When my friends first took a look at these appetizers, they thought these were crab cakes. After all, with the dollop of Greek yogurt and the sprinkle of chives, they do look like crab cakes. After a few bites and a few mmm-mmm’s, they started to politely comment that they couldn’t taste the crab, and then one asked if these were vegetarian/”fake” crab cakes?
Sure, that’s close enough.
These Mini Quinoa Patties are actually closer to mini veggie burgers. Packed with heart-healthy quinoa, garlic, chives, eggs, parmesan cheese, and herbed breadcrumbs, they taste almost meaty. And with a nice crunch on the outside, and a slight chew inside, I can imagine making mini sliders with them too.
I only started cooking quinoa last year, but I haven’t been very creative with it, usually just using it as a substitute for brown rice or even oatmeal. So far my favorite recipe is to make Pumpkin Yogurt Parfaits but after these mini quinoa burgers, I now want to experiment with different flavors for vegetarian patties.
Maybe I can make a Mexican flavored version, with black beans and salsa. Or Mediterranean, with feta cheese and spinach. Or maybe I could try recreating the flavors of crab cakes, with some Old Bay seasoning. Mmm-mmm.
But I will definitely be making these quinoa patties again. They’re healthy, flavorful, and best of all – easy to put together!
Mini Quinoa Patties
(adapted from Heidi Swanson’s recipe in Super Natural Every Day)

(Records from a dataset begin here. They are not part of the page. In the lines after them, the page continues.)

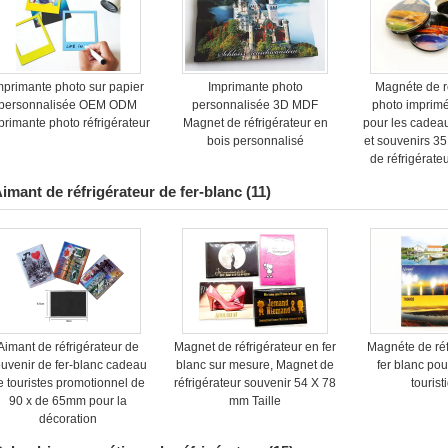
mprimante photo sur papier
Imprimante photo
Magnéte de r
personnalisée OEM ODM
personnalisée 3D MDF
photo imprim
primante photo réfrigérateur
Magnet de réfrigérateur en
pour les cadeau
bois personnalisé
et souvenirs 
de réfrigérat
ver
imant de réfrigérateur de fer-blanc
(11)
Aimant de réfrigérateur de
Magnet de réfrigérateur en fer
Magnéte de réf
uvenir de fer-blanc cadeau
blanc sur mesure, Magnet de
fer blanc po
e touristes promotionnel de
réfrigérateur souvenir 54 X 78
tourist
90 x de 65mm pour la
mm Taille
décoration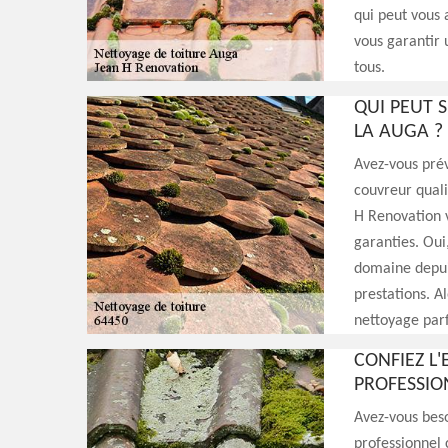
qui peut vous 
vous garantir 
tous.
QUI PEUT 
LA AUGA ?
Avez-vous prév
couvreur quali
H Renovation v
garanties. Oui,
domaine depuis
prestations. Al
nettoyage parf
CONFIEZ L
PROFESSIO
Avez-vous beso
professionnel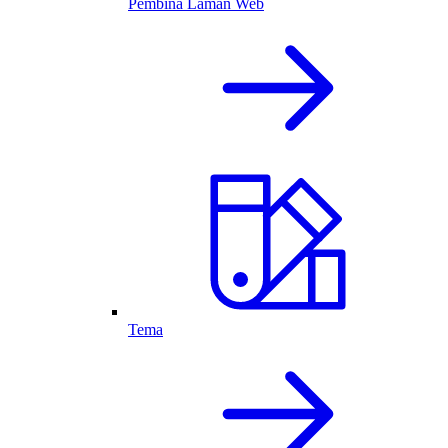
Pembina Laman Web
Tema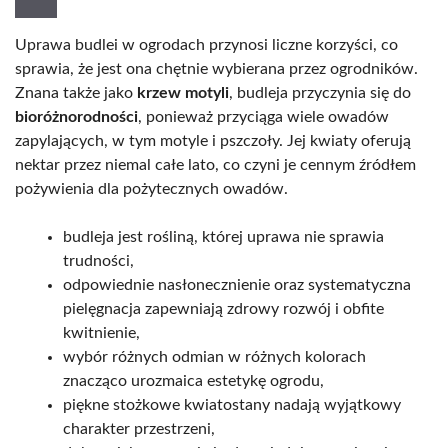
Uprawa budlei w ogrodach przynosi liczne korzyści, co
sprawia, że jest ona chętnie wybierana przez ogrodników.
Znana także jako
krzew motyli
, budleja przyczynia się do
bioróżnorodności
, ponieważ przyciąga wiele owadów
zapylających, w tym motyle i pszczoły. Jej kwiaty oferują
nektar przez niemal całe lato, co czyni je cennym źródłem
pożywienia dla pożytecznych owadów.
budleja jest rośliną, której uprawa nie sprawia
trudności,
odpowiednie nasłonecznienie oraz systematyczna
pielęgnacja zapewniają zdrowy rozwój i obfite
kwitnienie,
wybór różnych odmian w różnych kolorach
znacząco urozmaica estetykę ogrodu,
piękne stożkowe kwiatostany nadają wyjątkowy
charakter przestrzeni,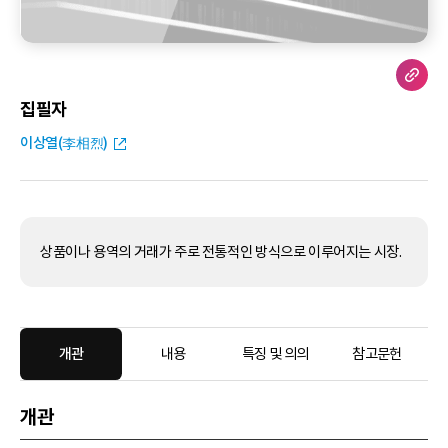
집필자
이상열(李相烈)
상품이나 용역의 거래가 주로 전통적인 방식으로 이루어지는 시장.
개관
내용
특징 및 의의
참고문헌
개관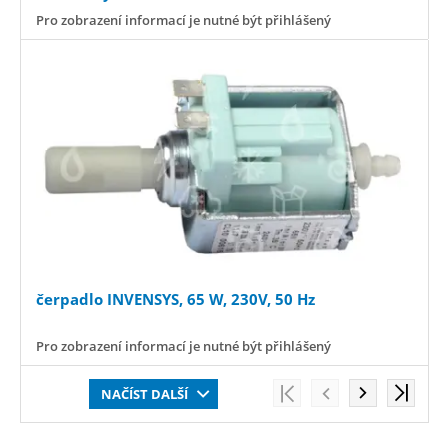
Pro zobrazení informací je nutné být přihlášený
čerpadlo INVENSYS, 65 W, 230V, 50 Hz
Pro zobrazení informací je nutné být přihlášený
NAČÍST DALŠÍ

1 1/4 cups cooked quinoa, at room temperature
2 large eggs, beaten
1/4 teaspoon sea salt
1/4 cup finely chopped fresh chives
1/4 cup grated Parmesan cheese
2 cloves garlic, finely chopped
1/2 cup seasoned whole grain bread crumbs (I used garlic and herb)
1 tablespoon extra-virgin olive oil
Combine the quinoa, eggs, and salt in a medium bowl. Stir in the chives (but reserve about 1 tablespoon for garnish), cheese, and garlic. Add the bread crumbs, stir, and let sit for a few minutes so the crumbs can absorb some of the moisture. Make small patties (around 2 inches in diameter, 1 inch in height), they don’t have to be perfect – just make small balls using your hands then gently flatten.
Heat the oil in a large, heavy skillet over medium-low heat. Add the patties and cook for about 10 minutes, or until the bottoms are deeply browned. Flip the patties and cook for 7 minutes, or until golden. I seared the sides too, but it’s not necessary. Serve with plain Green yogurt and remaining chives.
They do look like crabcakes but that’s their only similarity – these mini quinoa patties are low-fat, inexpensive, and filling.
Do you have a favorite veggie burger/patty recipe?